I post here, and suddenly they’re willing to take a second look at my support ticket. Hmmmm.

Meanwhile, about a dozen things are not working with the software now, so they insist that they can fix it via a support phone call and desktop share. I set aside an evening to do this. Support calls me an hour late, and only after I send a nasty email asking them where the hell they were. And then, I get a support tech who is condescending, who takes me to task because I “seem low down” (WTF? You’re a software tech, not a shrink – and frankly, bad at both. Knock it off and fix the software), admits that he didn’t even look at the logfiles I sent, and didn’t bother to even review my case until after it was time to call me, which was why he was an hour late. Then, after two hours of doing the uninstall-cleanup tool-reinstall dance, insists that everything works fine now, and he’s going home. I ask him to reset the startup config back to normal mode instead of diagnostic mode, and he spends five minutes arguing with me that it’s fine the way it is and it doesn’t matter, it’s the end of shift and he wants to go home. The fact of the matter, of course, is that in diagnostic mode, the software that’s supposed to launch and run at start up – including my anti-virus software – does not. And, when he finally agrees to fix it, it took approximately 20 seconds for him to put it back in normal mode.

So let’s review: he spent 15 times as long arguing with me, than it took to just fix it.

The software still doesn’t work. They had suggested an additional driver – I asked for the link so I could try that. They argue with me. I insist they send it anyway. They do, I try it, it still doesn’t work. Now, three months later, I think I’ve spent enough time fighting with this thing trying to get it to work. I say so, and ask for my money back, given that I’ve gotten exactly nothing (except frustration and tons of time down the drain) for it.

Acronis says I’m “too late” to get a refund, and I should cooperate with them to find a solution to my problem.

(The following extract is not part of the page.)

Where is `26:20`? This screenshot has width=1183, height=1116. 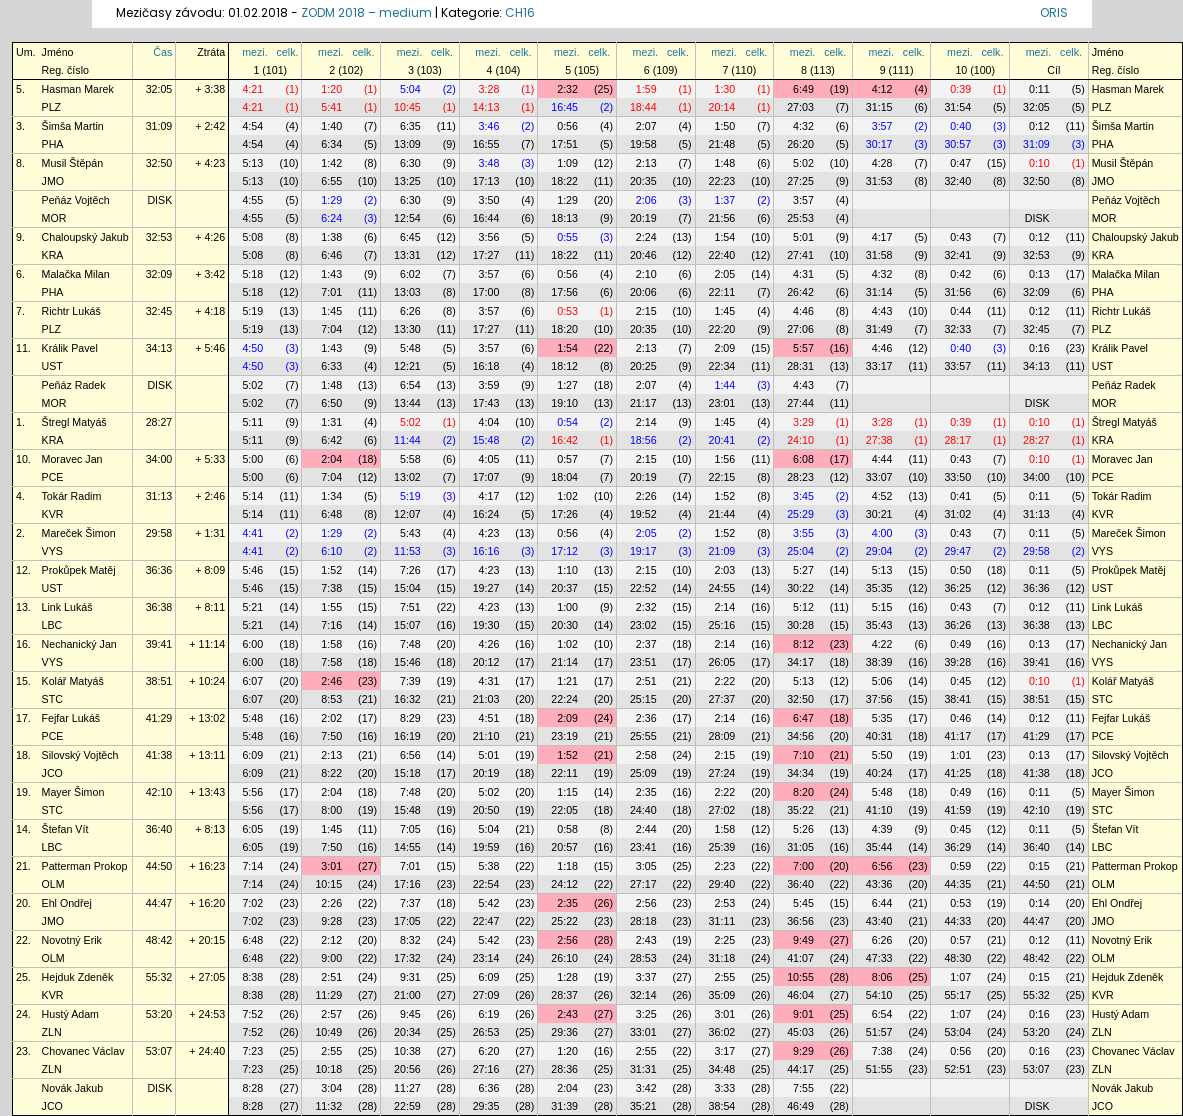 26:20 is located at coordinates (800, 144).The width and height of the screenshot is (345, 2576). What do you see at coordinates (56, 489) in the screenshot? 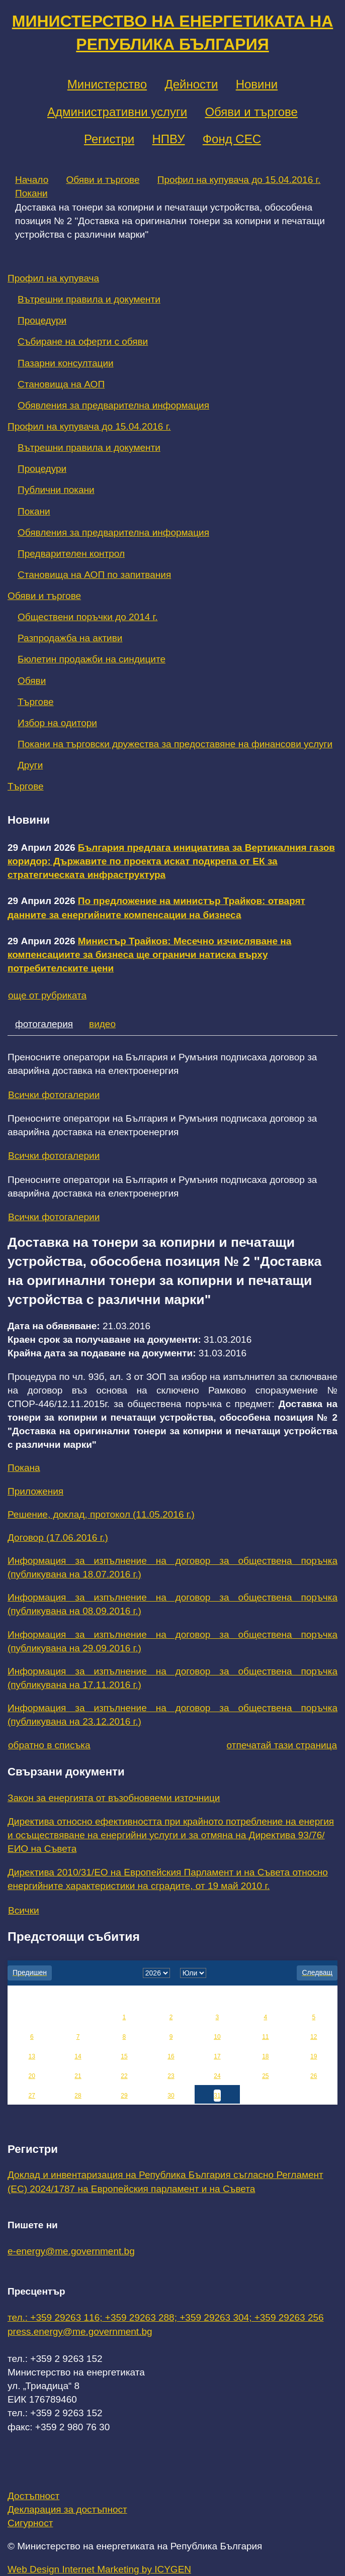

Holy WTF, batman. I’ve done nothing BUT cooperate, they’ve given me one run-around after another, I continued this insane back-and-forth with their “support” department for an additional number of weeks at their insistence that they could fix the multiple issues, and it’s my fault they won’t give me a refund?

Clue-by-four: the solution to my problem is refunding my money when you sell me a defective, non-functional product.

This, my friends, is what you can expect from Acronis TrueImage. Just putting that out there. I spent 53 bucks for a big fat nothing.

Hello Kaio,

My name is Andrey, I am Acronis Forum Community manager.
I’ve come across your review at this forum and found your case with our support team.

I see that we’re missing opportunities here and I’ve already moved forward and refunded your purchase. You should see the the credit back to your CC in about 5 business days.

I would like to apologize on behalf of Acronis for the inconveniences caused. I’ve already escalated your case to support management. It will be carefully analyzed and necessary corrective actions taken.

Thanks,
Andrey Zarubin.
Acronis Forum Community Manager

Hello Kaio,

My name is Analog, I am Fake Acronis Forum Community manager.
I’ve come across your review at this forum and found your case with our support team.

I see that we’re missing opportunities here but I believe we can continue to provide Excellent Customer Service. I would like to arrange another support call with one of our highly skilled technicians. Our technician will most likely miss the appointment. However, in the unlikely event that our technician does call you in time, I can assure you (s)he will be rude and unhelpful and not solve any of your issues. There is also a good possibility that our technician will modify your configuration and introduce new system stability issues before abruptly disconnecting because it is the end of a shift.

I would like to apologize on behalf of Acronis for the inconveniences caused. I’ve already escalated your case to support management. After carefully analyzing your case, we will conclude that it is all your fault anyway. We use Ghost for all of our backups and are shocked that anyone actually uses TrueImage.